WHAT THE EXERCISE ASKS:
Without carrying over a single picture, write out the records below exactly.

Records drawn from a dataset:

___

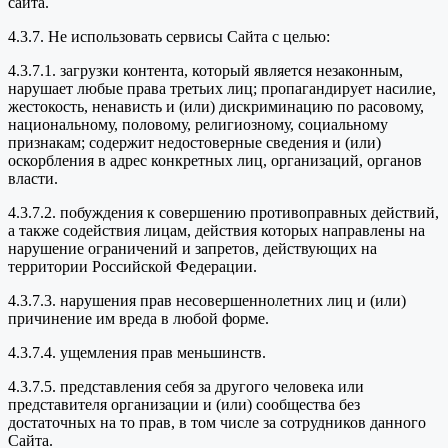
сайта.
4.3.7. Не использовать сервисы Сайта с целью:
4.3.7.1. загрузки контента, который является незаконным,
нарушает любые права третьих лиц; пропагандирует насилие,
жестокость, ненависть и (или) дискриминацию по расовому,
национальному, половому, религиозному, социальному
признакам; содержит недостоверные сведения и (или)
оскорбления в адрес конкретных лиц, организаций, органов
власти.
4.3.7.2. побуждения к совершению противоправных действий,
а также содействия лицам, действия которых направлены на
нарушение ограничений и запретов, действующих на
территории Российской Федерации.
4.3.7.3. нарушения прав несовершеннолетних лиц и (или)
причинение им вреда в любой форме.
4.3.7.4. ущемления прав меньшинств.
4.3.7.5. представления себя за другого человека или
представителя организации и (или) сообщества без
достаточных на то прав, в том числе за сотрудников данного
Сайта.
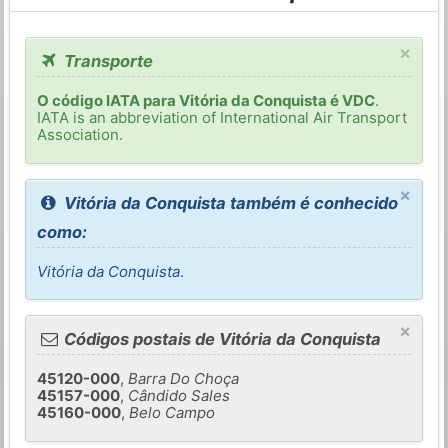
×
Transporte
O código IATA para Vitória da Conquista é VDC
.
IATA is an abbreviation of International Air Transport
Association.
×
Vitória da Conquista também é conhecido
como:
Vitória da Conquista
.
×
Códigos postais de Vitória da Conquista
45120-000
,
Barra Do Choça
45157-000
,
Cândido Sales
45160-000
,
Belo Campo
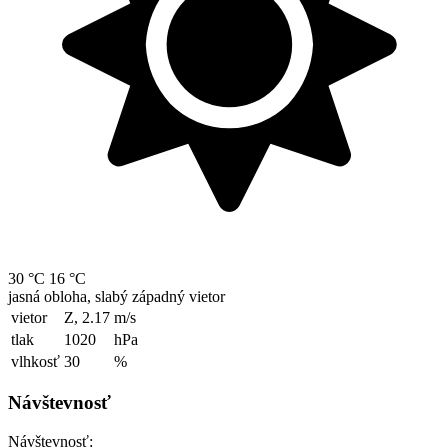
30 °C
16 °C
jasná obloha, slabý západný vietor
vietor
Z, 2.17
m/s
tlak
1020
hPa
vlhkosť
30
%
Návštevnosť
Návštevnosť:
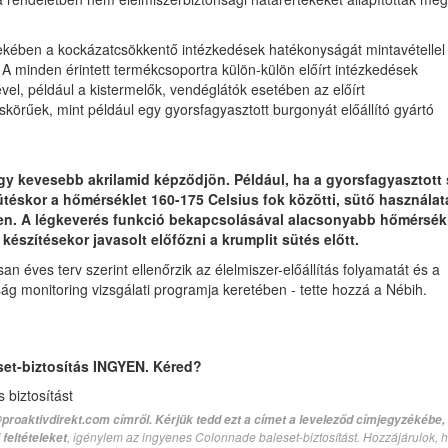
dekében a kockázatcsökkentő intézkedések hatékonyságát mintavétellel
. A minden érintett termékcsoportra külön-külön előírt intézkedések
vel, például a kistermelők, vendéglátók esetében az előírt
örűek, mint például egy gyorsfagyasztott burgonyát előállító gyártó
ogy kevesebb akrilamid képződjön. Például, ha a gyorsfagyasztott 
sütéskor a hőmérséklet 160-175 Celsius fok közötti, sütő használat
yen. A légkeverés funkció bekapcsolásával alacsonyabb hőmérsék
készítésekor javasolt előfőzni a krumplit sütés előtt.
 éves terv szerint ellenőrzik az élelmiszer-előállítás folyamatát és a
ság monitoring vizsgálati programja keretében - tette hozzá a Nébih.
set-biztosítás INGYEN. Kéred?
biztosítást
proaktivdirekt.com címről. Kérjük tedd ezt a címet a leveleződ címjegyzékébe,
, igénylem az ingyenes Colonnade baleset-biztosítást. Hozzájárulok, 
feltételeket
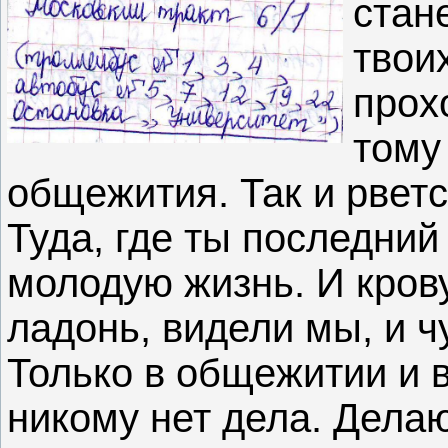
стан
твои
прох
тому
общежития. Так и рветс
Туда, где ты последний
молодую жизнь. И кров
ладонь, видели мы, и ч
Только в общежитии и в
никому нет дела. Делаю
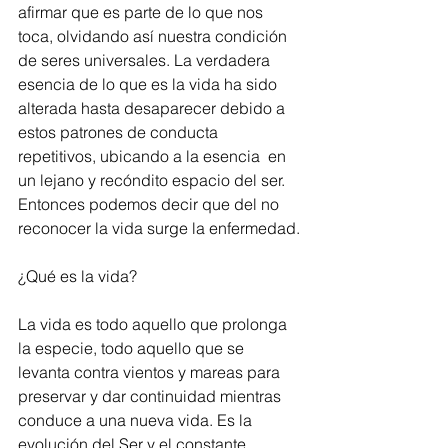
afirmar que es parte de lo que nos 
toca, olvidando así nuestra condición 
de seres universales. La verdadera 
esencia de lo que es la vida ha sido 
alterada hasta desaparecer debido a 
estos patrones de conducta 
repetitivos, ubicando a la esencia  en 
un lejano y recóndito espacio del ser. 
Entonces podemos decir que del no 
reconocer la vida surge la enfermedad.
¿Qué es la vida?
La vida es todo aquello que prolonga 
la especie, todo aquello que se 
levanta contra vientos y mareas para 
preservar y dar continuidad mientras 
conduce a una nueva vida. Es la 
evolución del Ser y el constante 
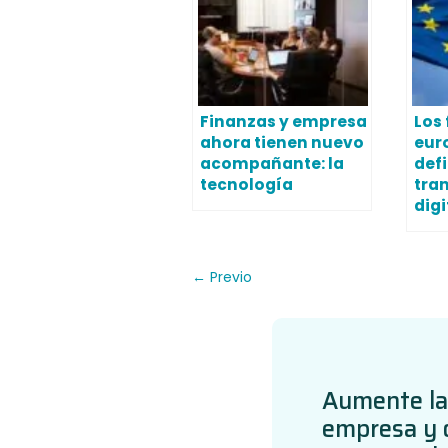
Finanzas y empresa
Los
ahora tienen nuevo
eur
acompañante: la
defi
tecnología
tra
digi
←
Previo
Aumente la
empresa y o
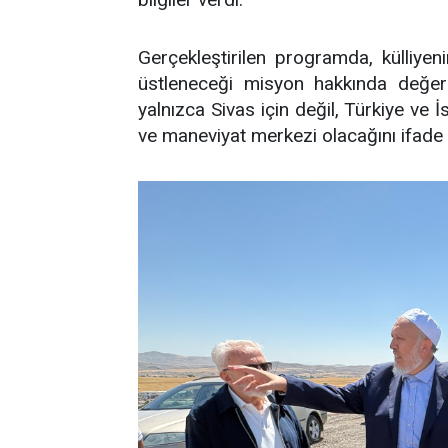
Gerçekleştirilen programda, külliye
üstleneceği misyon hakkında değerl
yalnızca Sivas için değil, Türkiye ve 
ve maneviyat merkezi olacağını ifade e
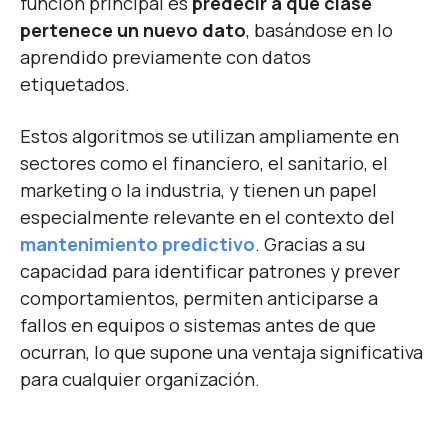
función principal es
predecir a qué clase
pertenece un nuevo dato
, basándose en lo
aprendido previamente con datos
etiquetados.
Estos algoritmos se utilizan ampliamente en
sectores como el financiero, el sanitario, el
marketing o la industria, y tienen un papel
especialmente relevante en el contexto del
mantenimiento predictivo
. Gracias a su
capacidad para identificar patrones y prever
comportamientos, permiten anticiparse a
fallos en equipos o sistemas antes de que
ocurran, lo que supone una ventaja significativa
para cualquier organización.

___

OUTPUT OF THE EXERCISE:
сайта.
4.3.7. Не использовать сервисы Сайта с целью:
4.3.7.1. загрузки контента, который является незаконным,
нарушает любые права третьих лиц; пропагандирует насилие,
жестокость, ненависть и (или) дискриминацию по расовому,
национальному, половому, религиозному, социальному
признакам; содержит недостоверные сведения и (или)
оскорбления в адрес конкретных лиц, организаций, органов
власти.
4.3.7.2. побуждения к совершению противоправных действий,
а также содействия лицам, действия которых направлены на
нарушение ограничений и запретов, действующих на
территории Российской Федерации.
4.3.7.3. нарушения прав несовершеннолетних лиц и (или)
причинение им вреда в любой форме.
4.3.7.4. ущемления прав меньшинств.
4.3.7.5. представления себя за другого человека или
представителя организации и (или) сообщества без
достаточных на то прав, в том числе за сотрудников данного
Сайта.
×
Transporte
O código IATA para Vitória da Conquista é VDC
.
IATA is an abbreviation of International Air Transport
Association.
×
Vitória da Conquista também é conhecido
como:
Vitória da Conquista
.
×
Códigos postais de Vitória da Conquista
45120-000
,
Barra Do Choça
45157-000
,
Cândido Sales
45160-000
,
Belo Campo
30 °C
16 °C
jasná obloha, slabý západný vietor
vietor
Z, 2.17
m/s
tlak
1020
hPa
vlhkosť
30
%
Návštevnosť
Návštevnosť:
dekében a kockázatcsökkentő intézkedések hatékonyságát mintavétellel
. A minden érintett termékcsoportra külön-külön előírt intézkedések
vel, például a kistermelők, vendéglátók esetében az előírt
örűek, mint például egy gyorsfagyasztott burgonyát előállító gyártó
ogy kevesebb akrilamid képződjön. Például, ha a gyorsfagyasztott 
sütéskor a hőmérséklet 160-175 Celsius fok közötti, sütő használat
yen. A légkeverés funkció bekapcsolásával alacsonyabb hőmérsék
készítésekor javasolt előfőzni a krumplit sütés előtt.
 éves terv szerint ellenőrzik az élelmiszer-előállítás folyamatát és a
ság monitoring vizsgálati programja keretében - tette hozzá a Nébih.
set-biztosítás INGYEN. Kéred?
biztosítást
proaktivdirekt.com címről. Kérjük tedd ezt a címet a leveleződ címjegyzékébe,
, igénylem az ingyenes Colonnade baleset-biztosítást. Hozzájárulok, 
feltételeket
стан
твои
прох
тому
общежития. Так и рветс
Туда, где ты последний
молодую жизнь. И кров
ладонь, видели мы, и ч
Только в общежитии и в
никому нет дела. Делаю
afirmar que es parte de lo que nos 
toca, olvidando así nuestra condición 
de seres universales. La verdadera 
esencia de lo que es la vida ha sido 
alterada hasta desaparecer debido a 
estos patrones de conducta 
repetitivos, ubicando a la esencia  en 
un lejano y recóndito espacio del ser. 
Entonces podemos decir que del no 
reconocer la vida surge la enfermedad.
¿Qué es la vida?
La vida es todo aquello que prolonga 
la especie, todo aquello que se 
levanta contra vientos y mareas para 
preservar y dar continuidad mientras 
conduce a una nueva vida. Es la 
evolución del Ser y el constante 
Finanzas y empresa
Los
ahora tienen nuevo
eur
acompañante: la
defi
tecnología
tra
digi
←
Previo
Aumente la
empresa y o
Gerçekleştirilen programda, külliye
üstleneceği misyon hakkında değerl
yalnızca Sivas için değil, Türkiye ve 
ve maneviyat merkezi olacağını ifade e
función principal es
predecir a qué clase
pertenece un nuevo dato
, basándose en lo
aprendido previamente con datos
etiquetados.
Estos algoritmos se utilizan ampliamente en
sectores como el financiero, el sanitario, el
marketing o la industria, y tienen un papel
especialmente relevante en el contexto del
mantenimiento predictivo
. Gracias a su
capacidad para identificar patrones y prever
comportamientos, permiten anticiparse a
fallos en equipos o sistemas antes de que
ocurran, lo que supone una ventaja significativa
para cualquier organización.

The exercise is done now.